Playlist: Have You Heard From Johannesburg? documentary trailers
Have You Heard From Johannesburg?
Since September 2010, SABC 2 has been screening the seven-part documentary, Have you heard from Johannesburg? The series shines light on the global citizens’ movement that took on South Africa’s
Apartheid regime. Director Connie Field calls this movement “the largest human rights campaign in history.”
Connie is an Oscar nominee and Sundance Grand Jury Prize winner for Freedom on My Mind, a history of the civil rights movement in Mississippi.
Have you heard from Johannesburg? similarly gained worldwide acclaim: the episode Apartheid and the Club of the West won Best Documentary at The Vancouver International Film Festival in 2006 and The Pan African Film Festival in 2007.
I chatted to Connie at The Durban International Film Festival, where the Have you heard from Johannesburg? episode Fairplay was one of my favourite screenings. It explained the
role of the international sports boycott in the fight against Apartheid and how South Africa was excluded first from the Olympics and then from international rugby.
Speaking about the series as a whole, Connie says, “This is a story about people who were fighting for
their rights against a very oppressive regime and were able to strategically harness the rest of the world. I wanted to understand the movement inside South Africa and what it did that attracted world attention.”
She was interested by the global aspects of the story, like the way The United Nations Declaration of Human
Rights was the same year The National Party came to power.
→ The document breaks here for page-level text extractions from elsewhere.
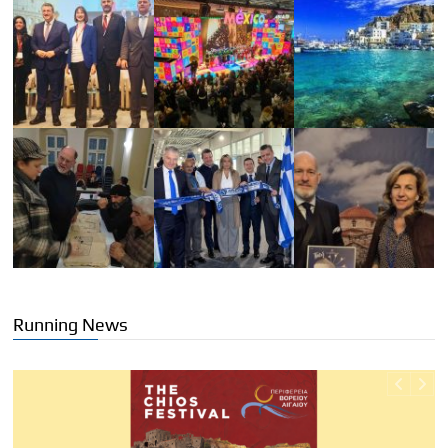
Running News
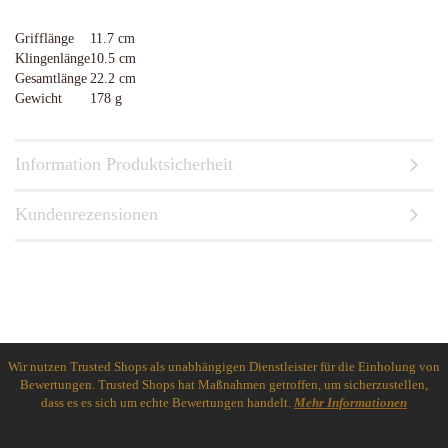
Grifflänge
11.7 cm
Klingenlänge
10.5 cm
Gesamtlänge
22.2 cm
Gewicht
178 g
Information Produktsicherheit
Kundenrezensionen
Wir nutzen Trusted Shops als unabhängigen Dienstleister für die Einholung von
Bewertungen. Trusted Shops hat Maßnahmen getroffen, um sicherzustellen,
dass es es sich um echte Bewertungen handelt.
Mehr Informationen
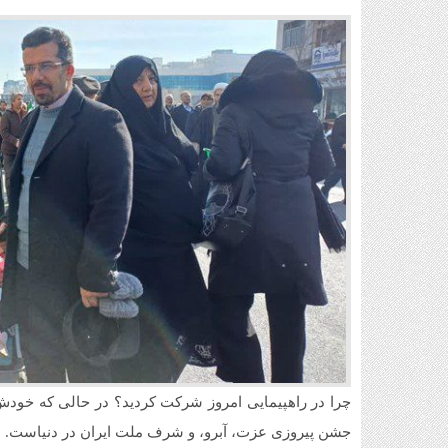
جشن پیروزی عزت، آبرو، و شرف ملت ایران در دنیاست. ما با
Her biggest challenge was that the story hadn’t been told before in any medium. “It made it very difficult,
as this was all original research,” Connie says. “The series starts in 1948 and ends in 1990. It covers 12 countries and 50 years. I couldn’t go by a book, so I interviewed 135 people all over the world and collected archival footage from everywhere.”
She had teams just databasing. “We had to describe and timecode every piece of footage, as well as
tons of photos.”
Structure was another challenge. Connie initially had 13 one-hour episodes, then re-cut chronologically.
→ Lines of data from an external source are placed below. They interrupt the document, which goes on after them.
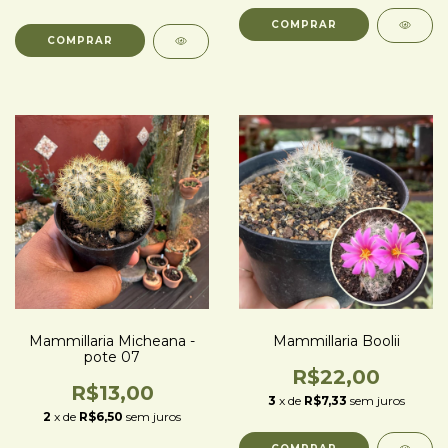
Mammillaria Micheana -
Mammillaria Boolii
pote 07
R$22,00
R$13,00
3
x de
R$7,33
sem juros
2
x de
R$6,50
sem juros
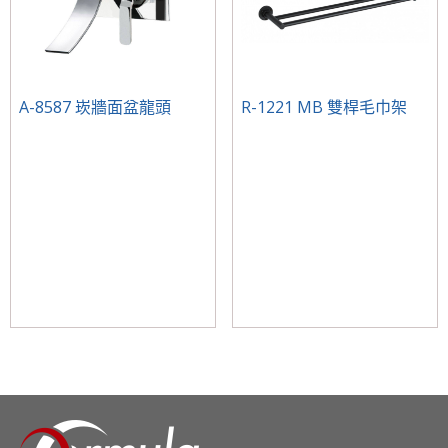
A-8587 崁牆面盆龍頭
R-1221 MB 雙桿毛巾架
“Finally, we found a way that was both thematic and chronological.”
She believes her perspective as a non-South African outsider is a strength. “When you’re living through
things, it’s very difficult to see your victories. Often you can only see them from a distance.”
Connie spent 12 years on the project, although during this time she also made Salud!, about Cuba’s role in the struggle for global health equity.
She received funding from The Ford Foundation and the American government, which was pulled after
Bush came into power. She kept the project alive by living off her older films and not drawing any salary, and by keeping a small staff.
SABC2 screened the 52-minute versions, rather than the original 90-minute edits.